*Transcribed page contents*

▽

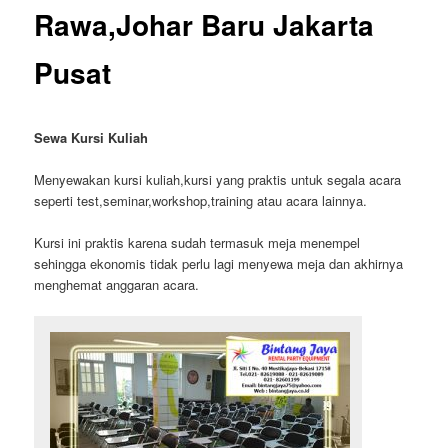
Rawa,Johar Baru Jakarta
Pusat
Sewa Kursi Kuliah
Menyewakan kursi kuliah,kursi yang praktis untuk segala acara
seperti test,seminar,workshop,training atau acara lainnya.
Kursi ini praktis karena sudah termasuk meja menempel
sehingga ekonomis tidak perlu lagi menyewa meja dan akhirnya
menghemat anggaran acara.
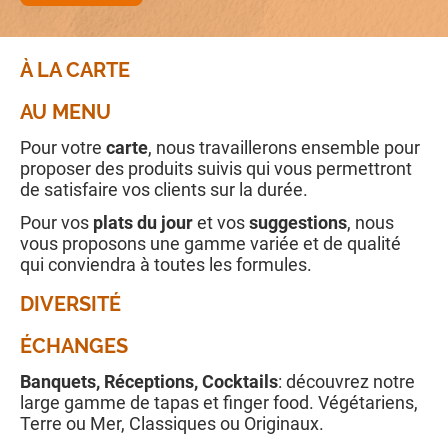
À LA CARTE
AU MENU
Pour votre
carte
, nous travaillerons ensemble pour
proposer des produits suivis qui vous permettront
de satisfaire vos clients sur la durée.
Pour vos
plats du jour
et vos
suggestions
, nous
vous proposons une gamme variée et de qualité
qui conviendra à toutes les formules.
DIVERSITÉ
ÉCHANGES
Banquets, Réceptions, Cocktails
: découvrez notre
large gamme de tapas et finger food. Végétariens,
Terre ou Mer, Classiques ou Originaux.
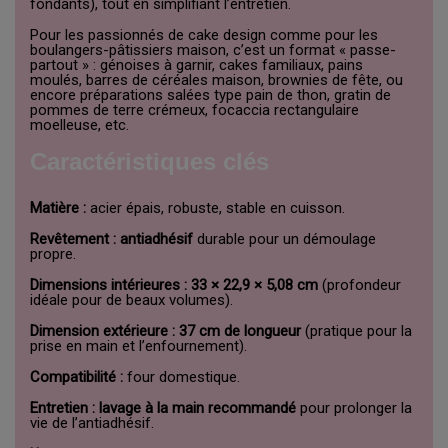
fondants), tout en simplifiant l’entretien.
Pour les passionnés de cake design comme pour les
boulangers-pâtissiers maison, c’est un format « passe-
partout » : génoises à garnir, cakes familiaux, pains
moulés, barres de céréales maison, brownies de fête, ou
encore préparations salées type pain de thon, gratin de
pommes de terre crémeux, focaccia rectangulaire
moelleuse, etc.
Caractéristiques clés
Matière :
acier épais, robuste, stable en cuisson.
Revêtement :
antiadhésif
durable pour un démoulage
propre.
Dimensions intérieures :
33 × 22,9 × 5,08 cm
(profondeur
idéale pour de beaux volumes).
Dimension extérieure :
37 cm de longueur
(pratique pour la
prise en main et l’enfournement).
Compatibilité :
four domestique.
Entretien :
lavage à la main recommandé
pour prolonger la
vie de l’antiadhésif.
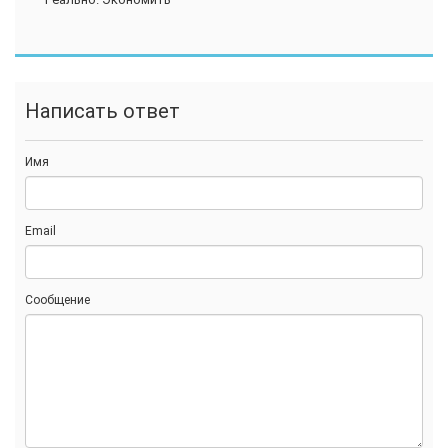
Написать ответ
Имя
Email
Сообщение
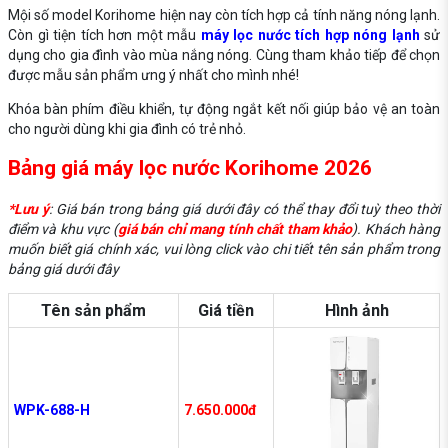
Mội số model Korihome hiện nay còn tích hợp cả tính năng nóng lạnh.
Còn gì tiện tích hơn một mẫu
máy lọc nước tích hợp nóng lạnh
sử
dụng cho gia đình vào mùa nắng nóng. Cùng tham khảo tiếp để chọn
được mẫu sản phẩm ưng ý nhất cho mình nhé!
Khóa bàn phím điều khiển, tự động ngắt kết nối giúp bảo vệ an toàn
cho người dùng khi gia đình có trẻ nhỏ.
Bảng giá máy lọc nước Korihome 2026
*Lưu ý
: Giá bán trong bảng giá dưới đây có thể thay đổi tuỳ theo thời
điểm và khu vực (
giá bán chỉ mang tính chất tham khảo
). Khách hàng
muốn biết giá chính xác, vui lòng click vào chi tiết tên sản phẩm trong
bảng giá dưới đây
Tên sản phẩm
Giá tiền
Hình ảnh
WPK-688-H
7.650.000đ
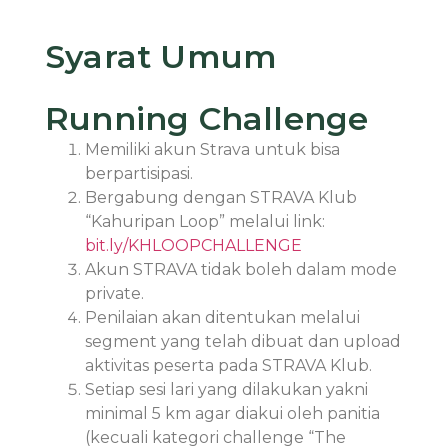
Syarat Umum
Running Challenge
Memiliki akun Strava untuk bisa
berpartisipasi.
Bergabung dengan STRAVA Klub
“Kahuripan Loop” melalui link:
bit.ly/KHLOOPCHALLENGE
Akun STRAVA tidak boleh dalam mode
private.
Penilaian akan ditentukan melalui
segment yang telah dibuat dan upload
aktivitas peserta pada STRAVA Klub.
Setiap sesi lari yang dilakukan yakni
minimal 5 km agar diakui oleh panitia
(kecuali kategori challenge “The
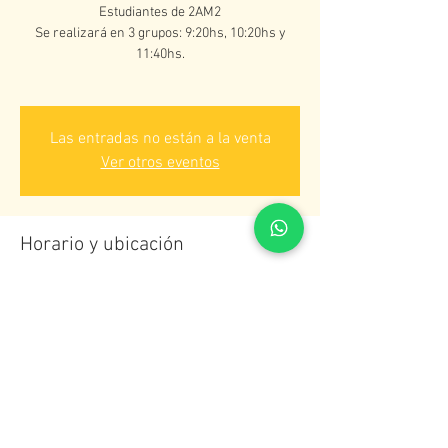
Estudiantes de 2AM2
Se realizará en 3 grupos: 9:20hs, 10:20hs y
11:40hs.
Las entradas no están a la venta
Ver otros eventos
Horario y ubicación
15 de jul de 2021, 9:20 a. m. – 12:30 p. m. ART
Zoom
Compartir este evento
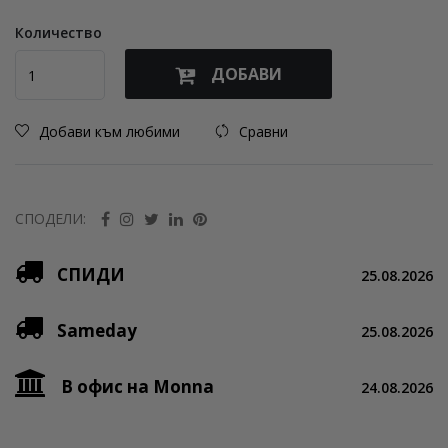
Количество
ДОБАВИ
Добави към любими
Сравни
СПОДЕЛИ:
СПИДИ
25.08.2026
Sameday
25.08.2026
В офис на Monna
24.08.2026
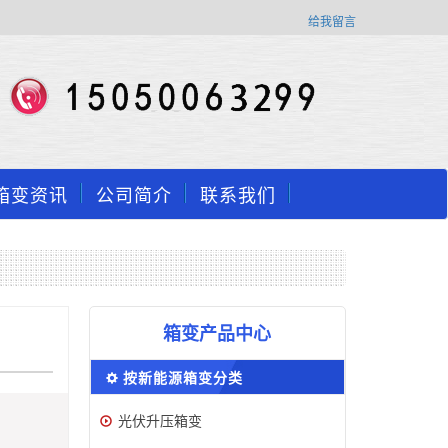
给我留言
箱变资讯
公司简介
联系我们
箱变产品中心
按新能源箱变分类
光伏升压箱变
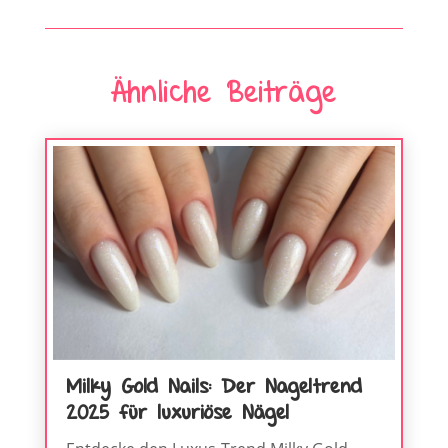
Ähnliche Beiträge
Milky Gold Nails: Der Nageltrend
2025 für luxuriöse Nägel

△
▽

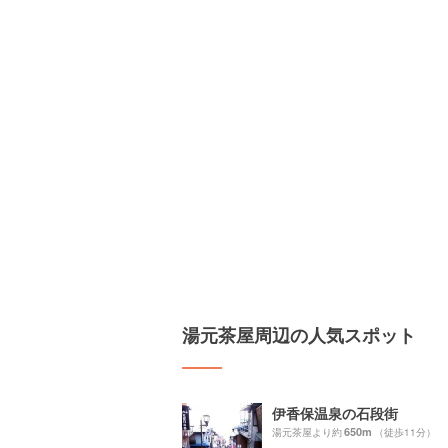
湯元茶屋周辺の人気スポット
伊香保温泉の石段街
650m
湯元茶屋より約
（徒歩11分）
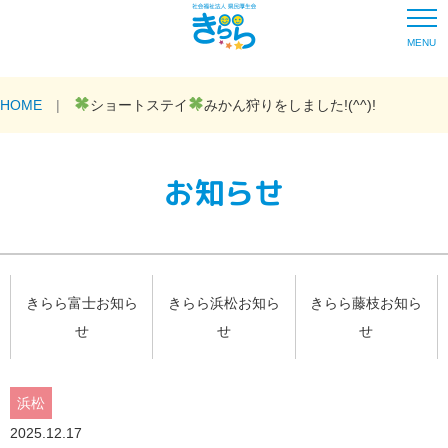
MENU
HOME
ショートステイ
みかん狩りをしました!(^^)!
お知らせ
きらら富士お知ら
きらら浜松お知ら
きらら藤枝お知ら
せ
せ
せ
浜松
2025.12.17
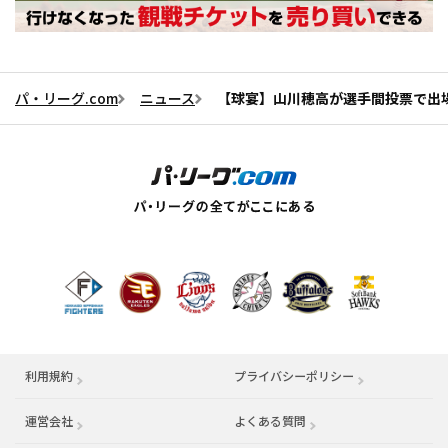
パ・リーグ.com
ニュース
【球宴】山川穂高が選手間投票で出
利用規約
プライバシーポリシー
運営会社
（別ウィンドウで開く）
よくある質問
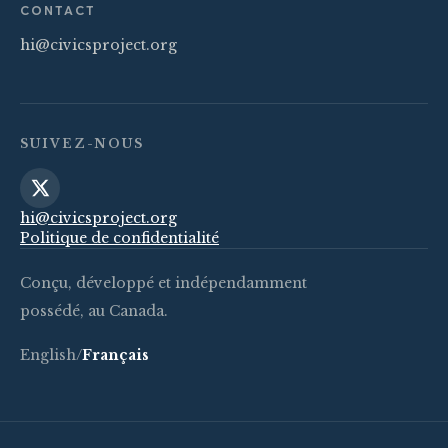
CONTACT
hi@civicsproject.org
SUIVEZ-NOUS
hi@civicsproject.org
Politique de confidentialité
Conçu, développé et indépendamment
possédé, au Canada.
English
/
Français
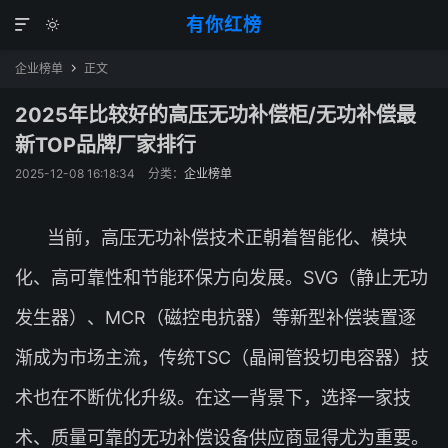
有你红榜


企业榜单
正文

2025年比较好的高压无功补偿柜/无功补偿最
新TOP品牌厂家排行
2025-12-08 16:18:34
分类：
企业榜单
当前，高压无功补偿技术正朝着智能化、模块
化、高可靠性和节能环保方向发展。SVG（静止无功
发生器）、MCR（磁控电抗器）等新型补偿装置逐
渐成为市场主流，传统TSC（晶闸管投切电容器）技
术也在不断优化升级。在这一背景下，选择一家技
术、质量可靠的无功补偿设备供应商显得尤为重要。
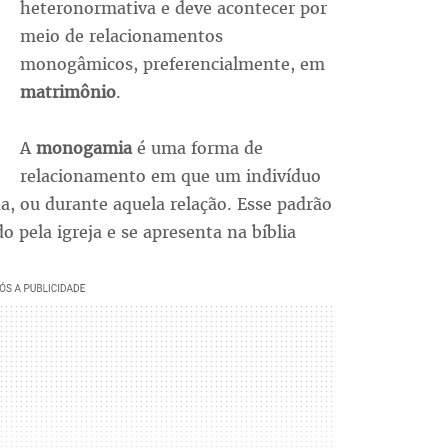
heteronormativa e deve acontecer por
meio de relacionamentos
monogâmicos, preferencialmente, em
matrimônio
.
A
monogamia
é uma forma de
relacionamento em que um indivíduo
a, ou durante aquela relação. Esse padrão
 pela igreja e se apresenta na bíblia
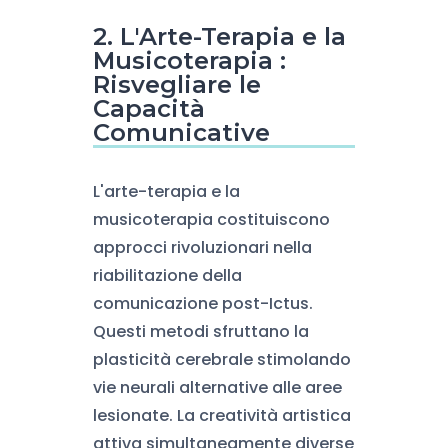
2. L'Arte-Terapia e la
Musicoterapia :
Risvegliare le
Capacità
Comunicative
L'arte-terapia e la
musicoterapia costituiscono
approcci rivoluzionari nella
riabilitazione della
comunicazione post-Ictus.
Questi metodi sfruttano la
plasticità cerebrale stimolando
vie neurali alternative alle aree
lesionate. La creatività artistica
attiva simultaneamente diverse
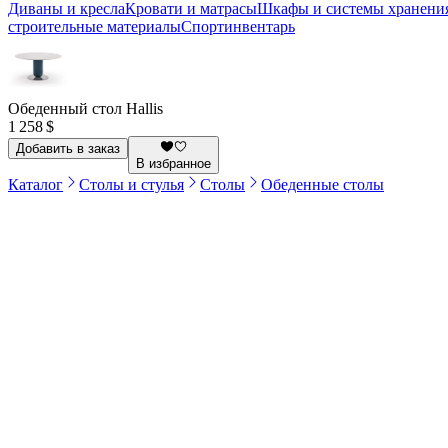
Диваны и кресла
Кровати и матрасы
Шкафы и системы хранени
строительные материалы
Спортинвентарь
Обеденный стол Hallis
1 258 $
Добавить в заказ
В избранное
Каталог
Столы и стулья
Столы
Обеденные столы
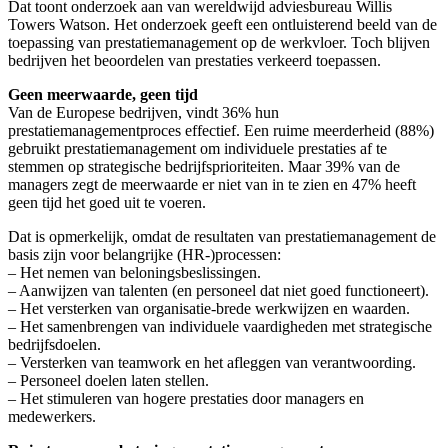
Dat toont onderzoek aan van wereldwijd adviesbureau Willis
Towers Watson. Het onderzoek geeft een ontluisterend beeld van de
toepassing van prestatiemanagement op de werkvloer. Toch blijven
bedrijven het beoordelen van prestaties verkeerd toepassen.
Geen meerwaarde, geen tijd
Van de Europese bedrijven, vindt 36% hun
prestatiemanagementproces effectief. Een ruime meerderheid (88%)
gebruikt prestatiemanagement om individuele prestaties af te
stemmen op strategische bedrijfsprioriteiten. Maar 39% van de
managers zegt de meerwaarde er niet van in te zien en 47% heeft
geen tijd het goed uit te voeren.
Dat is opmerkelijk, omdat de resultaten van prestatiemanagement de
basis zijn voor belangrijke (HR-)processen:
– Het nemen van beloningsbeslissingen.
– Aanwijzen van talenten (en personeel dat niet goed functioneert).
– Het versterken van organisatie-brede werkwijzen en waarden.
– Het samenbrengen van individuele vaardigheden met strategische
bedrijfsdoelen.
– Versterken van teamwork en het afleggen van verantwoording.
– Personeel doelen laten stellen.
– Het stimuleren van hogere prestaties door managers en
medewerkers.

△

*Task goal*
From the data above, retype only the lines starting with the line with "Rawa,Johar Baru Jakarta" and going on through the line with "Syarat Umum", exactly, leaving out the pictures.

*Solution*
Rawa,Johar Baru Jakarta
Pusat
Sewa Kursi Kuliah
Menyewakan kursi kuliah,kursi yang praktis untuk segala acara
seperti test,seminar,workshop,training atau acara lainnya.
Kursi ini praktis karena sudah termasuk meja menempel
sehingga ekonomis tidak perlu lagi menyewa meja dan akhirnya
menghemat anggaran acara.
À LA CARTE
AU MENU
Pour votre
carte
, nous travaillerons ensemble pour
proposer des produits suivis qui vous permettront
de satisfaire vos clients sur la durée.
Pour vos
plats du jour
et vos
suggestions
, nous
vous proposons une gamme variée et de qualité
qui conviendra à toutes les formules.
DIVERSITÉ
ÉCHANGES
Banquets, Réceptions, Cocktails
: découvrez notre
large gamme de tapas et finger food. Végétariens,
Terre ou Mer, Classiques ou Originaux.
fondants), tout en simplifiant l’entretien.
Pour les passionnés de cake design comme pour les
boulangers-pâtissiers maison, c’est un format « passe-
partout » : génoises à garnir, cakes familiaux, pains
moulés, barres de céréales maison, brownies de fête, ou
encore préparations salées type pain de thon, gratin de
pommes de terre crémeux, focaccia rectangulaire
moelleuse, etc.
Caractéristiques clés
Matière :
acier épais, robuste, stable en cuisson.
Revêtement :
antiadhésif
durable pour un démoulage
propre.
Dimensions intérieures :
33 × 22,9 × 5,08 cm
(profondeur
idéale pour de beaux volumes).
Dimension extérieure :
37 cm de longueur
(pratique pour la
prise en main et l’enfournement).
Compatibilité :
four domestique.
Entretien :
lavage à la main recommandé
pour prolonger la
vie de l’antiadhésif.
Написать ответ
Имя
Email
Сообщение
Mội số model Korihome hiện nay còn tích hợp cả tính năng nóng lạnh.
Còn gì tiện tích hơn một mẫu
máy lọc nước tích hợp nóng lạnh
sử
dụng cho gia đình vào mùa nắng nóng. Cùng tham khảo tiếp để chọn
được mẫu sản phẩm ưng ý nhất cho mình nhé!
Khóa bàn phím điều khiển, tự động ngắt kết nối giúp bảo vệ an toàn
cho người dùng khi gia đình có trẻ nhỏ.
Bảng giá máy lọc nước Korihome 2026
*Lưu ý
: Giá bán trong bảng giá dưới đây có thể thay đổi tuỳ theo thời
điểm và khu vực (
giá bán chỉ mang tính chất tham khảo
). Khách hàng
muốn biết giá chính xác, vui lòng click vào chi tiết tên sản phẩm trong
bảng giá dưới đây
Tên sản phẩm
Giá tiền
Hình ảnh
WPK-688-H
7.650.000đ
Syarat Umum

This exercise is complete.